In the corner of the den sits a rocking chair. Seemingly out of place, it’s original home was in my little boy’s room. It is the place I sang “Over the Rainbow” as I had sung it when he was in utero. This rocking chair saw many first stories, the “boon”(moon) out the window as my little baby called it, and too many snuggles to count.
But now he is too big to sit with me in it. So I held him on his bed tonight and rocked him close to me. He was “trying” me earlier, and we both needed a hug. He melted into me the same, but just a little heavier and with twice the curls as he had in the rocking chair which seemed just like yesterday.
There is a rocking chair in the corner of the attic, its reeded seat falling in from rocking two other babies so many years ago. My oldest with the colic and soft, fuzzy head against my neck… we spent many an hour there. He is a future accountant playing college baseball. I have to swallow hard as I write that. My pretty baby girl who would rock if there was a book to be read, resting her olive cheek on me. She is a senior dreaming of college days ahead.

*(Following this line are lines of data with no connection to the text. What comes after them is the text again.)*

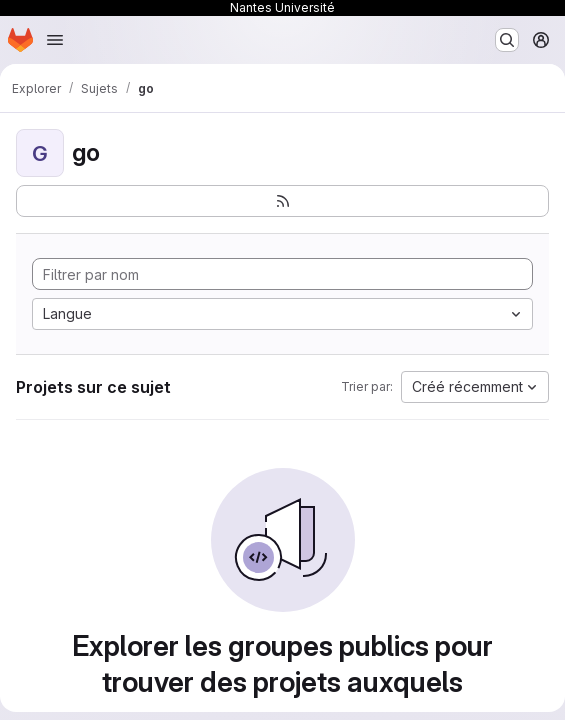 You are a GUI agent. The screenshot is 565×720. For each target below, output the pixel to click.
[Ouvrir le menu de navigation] (55, 40)
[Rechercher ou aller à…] (507, 40)
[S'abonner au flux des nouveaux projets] (282, 201) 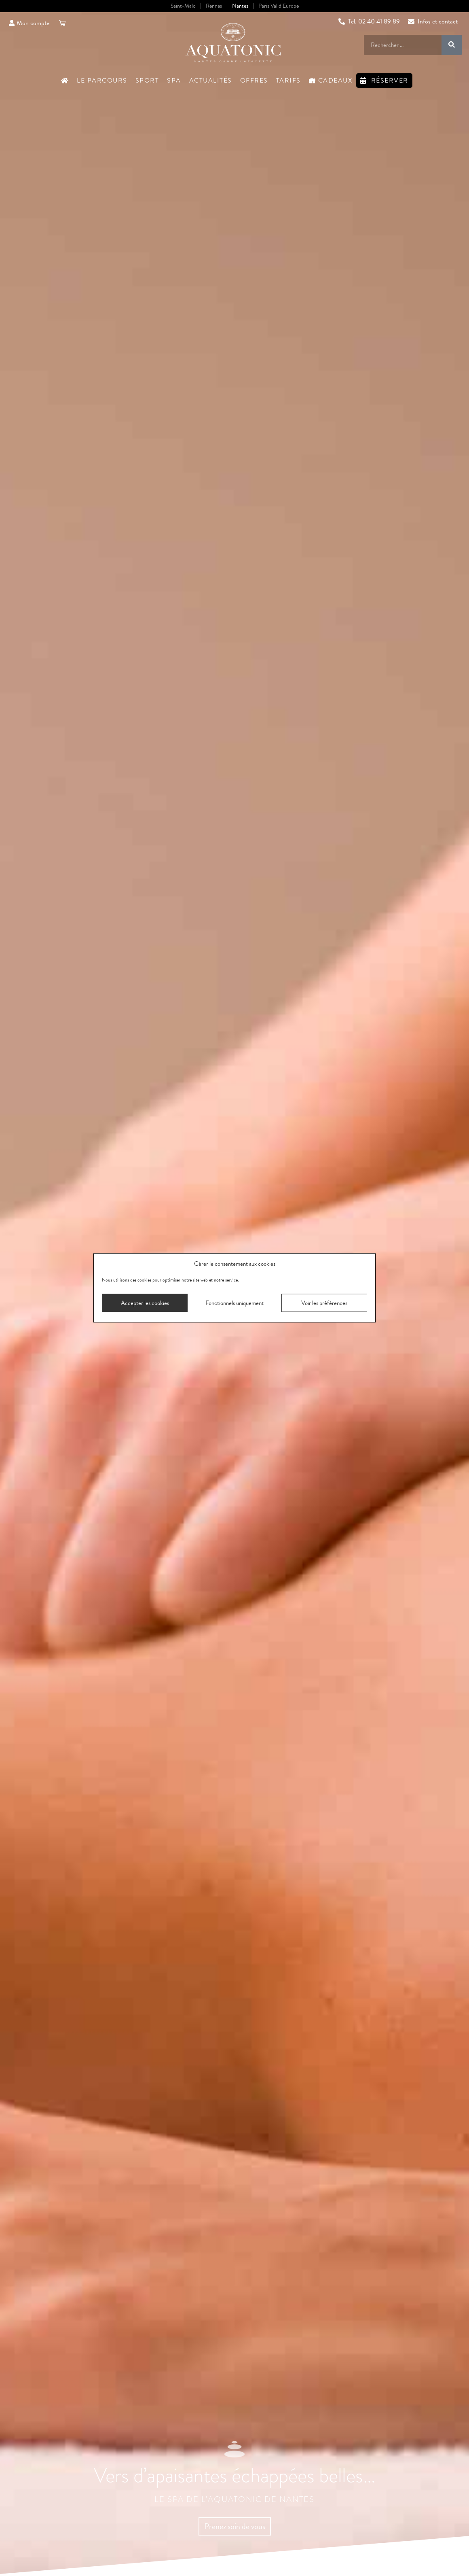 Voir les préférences (324, 1303)
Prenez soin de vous (234, 2526)
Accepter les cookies (145, 1303)
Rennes (214, 6)
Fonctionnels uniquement (234, 1303)
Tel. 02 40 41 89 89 (369, 21)
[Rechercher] (452, 45)
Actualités (210, 80)
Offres (254, 80)
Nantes (240, 6)
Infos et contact (433, 21)
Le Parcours (102, 80)
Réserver (384, 80)
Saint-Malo (183, 6)
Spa (174, 80)
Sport (147, 80)
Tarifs (288, 80)
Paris (278, 6)
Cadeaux (331, 80)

These rocking chairs seem to mock me, reminding me that the years never stop. Sometimes they are more gentle and make me smile at memories that seem fuzzy at times, and at others, could easily be just yesterday. Should be yesterday. The years went by so fast…. I wish I would have slowed down more. The quiet part of the evening is the loudest in my memories and I can almost hear the creak of the rocking chairs as I rock my little ones to sleep.